You usually pay for the long-term life insurance for many years, and hoping it will help you out if you need any care or services in your life. But unlike the insurance policies, such as car or health, you might never use this policy if you stay healthy all your life and pass away suddenly.

When You Don’t Use Your Long-Term Care Insurance Benefits

Most of the insurance companies and their plans don’t give your money back if you don’t use your long-term care insurance. The company keeps the premiums that you have paid, and there is no refund, and nothing goes to your family.  

Why This Happens

Here is the question: Why does this happen? 

Long-term care insurance is designed to work like a use-it-or-lose-it plan. This means that you are paying for protection, not to get money back. If you don’t need the care, you don’t get a refund. Insurance companies set prices based on the chance you will use the benefits, not to help you grow your money like an investment. But newer plans, like hybrid long-term care insurance, give you more options. We’ll explain those later.

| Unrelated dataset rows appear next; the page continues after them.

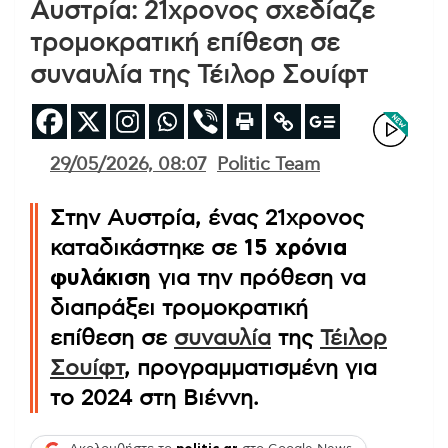
Αυστρία: 21χρονος σχεδίαζε
τρομοκρατική επίθεση σε
συναυλία της Τέιλορ Σουίφτ
29/05/2026, 08:07
Politic Team
Στην Αυστρία, ένας 21χρονος
καταδικάστηκε σε
15 χρόνια
φυλάκιση
για την πρόθεση να
διαπράξει τρομοκρατική
επίθεση σε
συναυλία
της
Τέιλορ
Σουίφτ
, προγραμματισμένη για
το 2024 στη Βιέννη.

Long-Term Care Insurance: Costs vs. Usage

Long-term care insurance is quite affordable. But not everyone ends up using their coverage. AALTCI says that about half of the people who buy long-term care insurance pass away without ever using the benefits from the policy. Only about 35% ever use their benefits. These are the people with plans that only start paying after 90 days of care.

Return of Premium Long-term Care Insurance

In most of the long-term care policies, if you do not use the policy and take the benefits from it, later you will not get your money back. But here are some exceptions;

Return of Premium Policies

Some of the long-term care insurance policies offer a return of premium option. This option means that your family will get some of the money back if you don’t use it before you pass away. These plans combine long-term care coverage with life insurance, so they also include a death benefit.

How Much Does Life Isurance Cost?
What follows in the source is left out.